YOUR TASK:
Nothing in the records may be altered; repeat them exactly.

INPUT:

..............................

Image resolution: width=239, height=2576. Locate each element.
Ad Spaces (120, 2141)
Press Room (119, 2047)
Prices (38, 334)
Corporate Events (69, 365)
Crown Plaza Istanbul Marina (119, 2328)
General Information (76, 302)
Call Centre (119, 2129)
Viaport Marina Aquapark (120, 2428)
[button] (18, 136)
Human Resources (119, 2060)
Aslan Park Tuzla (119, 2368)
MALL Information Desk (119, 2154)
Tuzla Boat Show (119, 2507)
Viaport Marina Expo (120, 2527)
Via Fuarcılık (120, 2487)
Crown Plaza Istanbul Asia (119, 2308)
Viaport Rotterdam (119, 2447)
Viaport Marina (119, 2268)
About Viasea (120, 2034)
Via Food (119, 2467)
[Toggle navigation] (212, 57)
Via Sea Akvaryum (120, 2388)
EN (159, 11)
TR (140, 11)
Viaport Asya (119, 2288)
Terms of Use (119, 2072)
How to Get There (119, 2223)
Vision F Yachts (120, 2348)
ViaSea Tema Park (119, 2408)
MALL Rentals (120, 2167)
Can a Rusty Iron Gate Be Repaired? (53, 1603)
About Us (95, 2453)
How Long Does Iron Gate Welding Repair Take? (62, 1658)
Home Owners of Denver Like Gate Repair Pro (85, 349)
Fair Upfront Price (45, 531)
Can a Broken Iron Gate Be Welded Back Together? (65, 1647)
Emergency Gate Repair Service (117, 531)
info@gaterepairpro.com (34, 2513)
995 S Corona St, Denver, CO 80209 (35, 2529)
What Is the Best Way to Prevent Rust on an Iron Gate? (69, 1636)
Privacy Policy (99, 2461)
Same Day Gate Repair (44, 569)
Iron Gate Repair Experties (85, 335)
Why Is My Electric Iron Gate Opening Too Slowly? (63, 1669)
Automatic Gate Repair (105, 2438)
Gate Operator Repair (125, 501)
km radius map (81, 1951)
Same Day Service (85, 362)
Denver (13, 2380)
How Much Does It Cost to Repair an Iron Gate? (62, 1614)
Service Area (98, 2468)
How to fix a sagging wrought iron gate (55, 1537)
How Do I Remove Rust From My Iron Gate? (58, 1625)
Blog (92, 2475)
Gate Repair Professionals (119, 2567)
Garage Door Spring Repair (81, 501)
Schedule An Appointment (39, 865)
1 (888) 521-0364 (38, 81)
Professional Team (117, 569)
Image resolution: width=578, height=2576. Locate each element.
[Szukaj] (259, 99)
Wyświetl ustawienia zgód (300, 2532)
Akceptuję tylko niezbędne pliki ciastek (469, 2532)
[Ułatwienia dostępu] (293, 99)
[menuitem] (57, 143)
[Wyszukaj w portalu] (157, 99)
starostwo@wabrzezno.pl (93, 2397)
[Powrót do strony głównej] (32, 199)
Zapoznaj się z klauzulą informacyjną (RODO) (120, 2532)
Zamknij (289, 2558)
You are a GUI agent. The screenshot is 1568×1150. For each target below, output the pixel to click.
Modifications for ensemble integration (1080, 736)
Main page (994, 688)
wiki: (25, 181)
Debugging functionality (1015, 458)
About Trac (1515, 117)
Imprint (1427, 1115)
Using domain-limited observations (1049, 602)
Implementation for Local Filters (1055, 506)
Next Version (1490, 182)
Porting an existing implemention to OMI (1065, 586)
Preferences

..............................

TASK SOLUTION:
Image resolution: width=239, height=2576. Locate each element.
Ad Spaces (120, 2141)
Press Room (119, 2047)
Prices (38, 334)
Corporate Events (69, 365)
Crown Plaza Istanbul Marina (119, 2328)
General Information (76, 302)
Call Centre (119, 2129)
Viaport Marina Aquapark (120, 2428)
[button] (18, 136)
Human Resources (119, 2060)
Aslan Park Tuzla (119, 2368)
MALL Information Desk (119, 2154)
Tuzla Boat Show (119, 2507)
Viaport Marina Expo (120, 2527)
Via Fuarcılık (120, 2487)
Crown Plaza Istanbul Asia (119, 2308)
Viaport Rotterdam (119, 2447)
Viaport Marina (119, 2268)
About Viasea (120, 2034)
Via Food (119, 2467)
[Toggle navigation] (212, 57)
Via Sea Akvaryum (120, 2388)
EN (159, 11)
TR (140, 11)
Viaport Asya (119, 2288)
Terms of Use (119, 2072)
How to Get There (119, 2223)
Vision F Yachts (120, 2348)
ViaSea Tema Park (119, 2408)
MALL Rentals (120, 2167)
Can a Rusty Iron Gate Be Repaired? (53, 1603)
About Us (95, 2453)
How Long Does Iron Gate Welding Repair Take? (62, 1658)
Home Owners of Denver Like Gate Repair Pro (85, 349)
Fair Upfront Price (45, 531)
Can a Broken Iron Gate Be Welded Back Together? (65, 1647)
Emergency Gate Repair Service (117, 531)
info@gaterepairpro.com (34, 2513)
995 S Corona St, Denver, CO 80209 (35, 2529)
What Is the Best Way to Prevent Rust on an Iron Gate? (69, 1636)
Privacy Policy (99, 2461)
Same Day Gate Repair (44, 569)
Iron Gate Repair Experties (85, 335)
Why Is My Electric Iron Gate Opening Too Slowly? (63, 1669)
Automatic Gate Repair (105, 2438)
Gate Operator Repair (125, 501)
km radius map (81, 1951)
Same Day Service (85, 362)
Denver (13, 2380)
How Much Does It Cost to Repair an Iron Gate? (62, 1614)
Service Area (98, 2468)
How to fix a sagging wrought iron gate (55, 1537)
How Do I Remove Rust From My Iron Gate? (58, 1625)
Blog (92, 2475)
Gate Repair Professionals (119, 2567)
Garage Door Spring Repair (81, 501)
Schedule An Appointment (39, 865)
1 (888) 521-0364 (38, 81)
Professional Team (117, 569)
Image resolution: width=578, height=2576. Locate each element.
[Szukaj] (259, 99)
Wyświetl ustawienia zgód (300, 2532)
Akceptuję tylko niezbędne pliki ciastek (469, 2532)
[Ułatwienia dostępu] (293, 99)
[menuitem] (57, 143)
[Wyszukaj w portalu] (157, 99)
starostwo@wabrzezno.pl (93, 2397)
[Powrót do strony głównej] (32, 199)
Zapoznaj się z klauzulą informacyjną (RODO) (120, 2532)
Zamknij (289, 2558)
You are a GUI agent. The screenshot is 1568×1150. For each target below, output the pixel to click.
Modifications for ensemble integration (1080, 736)
Main page (994, 688)
wiki: (25, 181)
Debugging functionality (1015, 458)
About Trac (1515, 117)
Imprint (1427, 1115)
Using domain-limited observations (1049, 602)
Implementation for Local Filters (1055, 506)
Next Version (1490, 182)
Porting an existing implemention to OMI (1065, 586)
Preferences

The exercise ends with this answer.